Experimental philosophers, break free! There is so much more to do than just surveying intuitions!

(No accident maybe, that I was a student of Gopnik and Lloyd?)

8 comments:

Mark Eli Kalderon said...

A similar suggestions is also made at NewAPPS http://www.newappsblog.com/2012/10/the-different-meanings-of-experimental-philosophy.html

One problem with the suggestion is that that kind of work pre-dates X-Phi. Seems like false advertising.

Eric Schwitzgebel said...

Thanks for the link, Mark! Lively discussion over there and at the x-phi blog. I would encourage people thinking of commenting here to first check out the discussions at those two blogs.

Callan S. said...

empirical research that is thoroughly contextualized within an intimate knowledge of the philosophical literature on which it bears, and which is presented, primarily, as advancing that philosophical literature.
Seems the former spoils the latter, or vice versa? Wouldn't emperical research include experiments which might end up disproving the hypothesis as much as proving it? That spoils advancing the philosophical literature. That or equally the advancing of the philosophical literature spoils the emperical research.

Eric Schwitzgebel said...

Callan, you forget that spoiling is one way of advancing! ;-)

Callan S. said...

For either agenda, indeed! :)

Jonathan Livengood said...

Do you think that it is impossible to have interesting, thoroughly philosophical projects, that either come out of nowhere or do not come out of the philosophical literature? I don't know if this could happen, but I wonder if someone could simply notice something that hadn't been noticed by philosophers before and which would matter to us even if we had no real background against which to situate it. Consequently, I worry that the situating line is actually too strong. Thoughts?

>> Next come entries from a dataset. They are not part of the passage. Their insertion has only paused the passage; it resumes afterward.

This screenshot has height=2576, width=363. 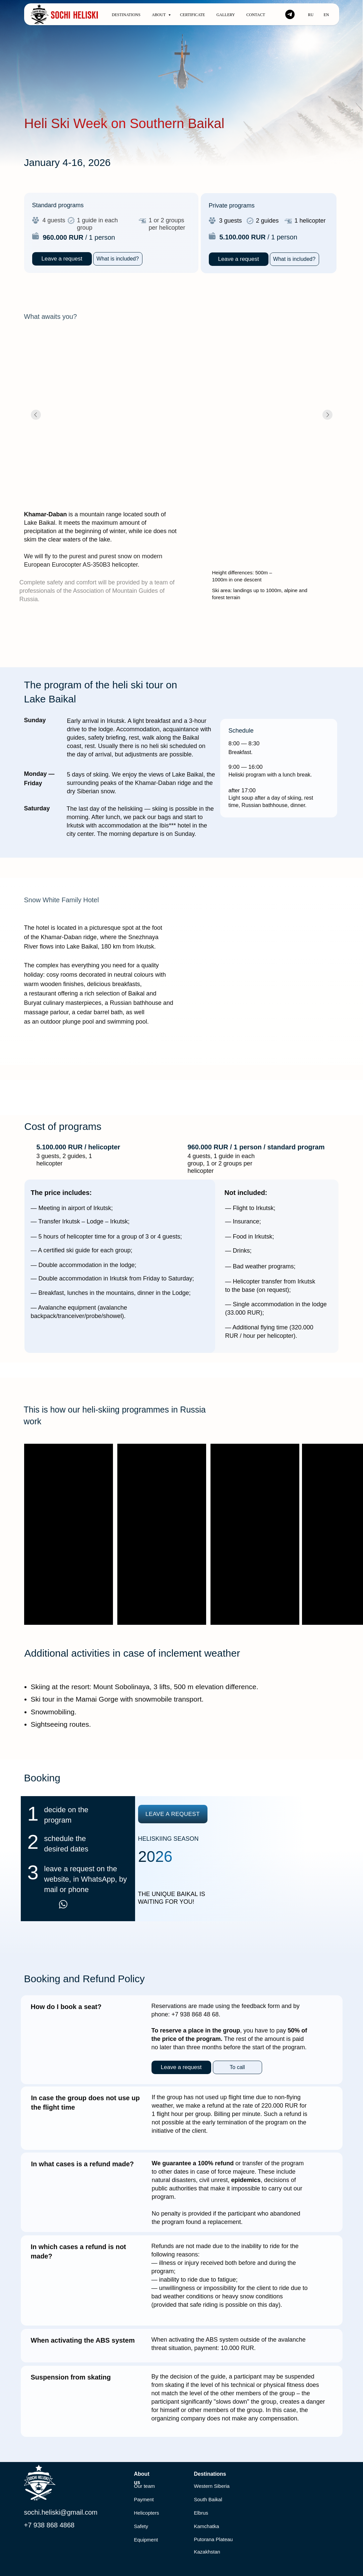 I want to click on Our team, so click(x=144, y=2486).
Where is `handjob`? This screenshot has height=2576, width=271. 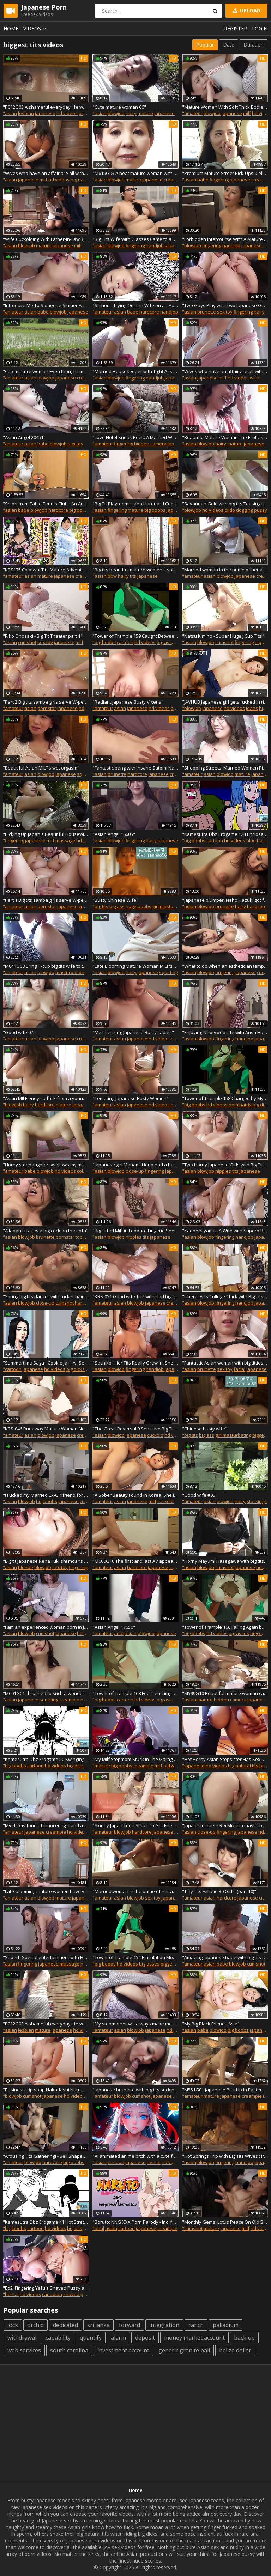 handjob is located at coordinates (155, 245).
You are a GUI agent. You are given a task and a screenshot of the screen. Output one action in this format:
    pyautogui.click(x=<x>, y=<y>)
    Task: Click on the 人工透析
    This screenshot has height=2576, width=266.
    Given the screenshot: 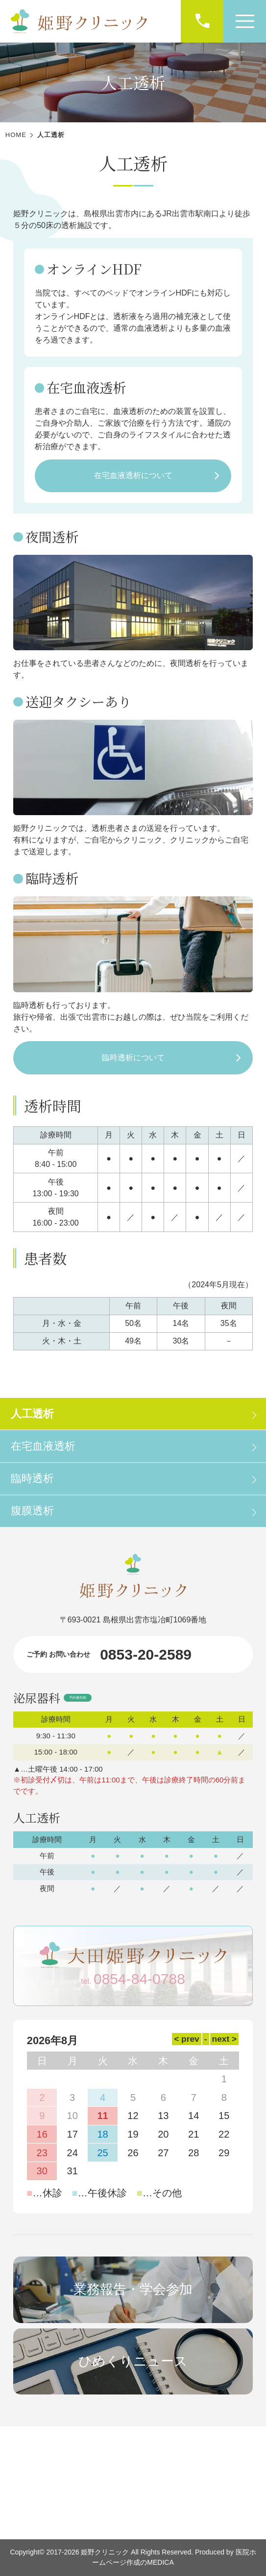 What is the action you would take?
    pyautogui.click(x=32, y=1414)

Jonathan Livengood said...

I had some problems with the capcha. If this is a duplicate, please delete it.

Do you think that it is impossible to have interesting, thoroughly philosophical projects, that either come out of nowhere or do not come out of the philosophical literature? I don't know if this could happen, but I wonder if someone could simply notice something that hadn't been noticed by philosophers before and which would matter to us even if we had no real background against which to situate it. Consequently, I worry that the situating line is actually too strong. Thoughts?

Eric Schwitzgebel said...

An interesting thought, Jonathan! An example might help. One possibility I've thought about a bit is "philosophy of hair", e.g., what distinguishes a haircut from other shortenings of the hair? What makes a haircut good? Must it please its bearer to be good?

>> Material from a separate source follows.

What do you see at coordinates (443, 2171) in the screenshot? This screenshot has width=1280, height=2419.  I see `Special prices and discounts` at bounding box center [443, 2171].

I'd want to call this philosophy. Certainly the questions resemble other philosophical questions in important ways, even if no philosopher has published on them. Can it fit in my conception? Well, if it's contextualized with related issues in aesthetics, yes. But maybe not if a barber simply starts doing it on his own. So this is one way in which my characterization is probably too narrow, unless I'm really going for a sociological academic category.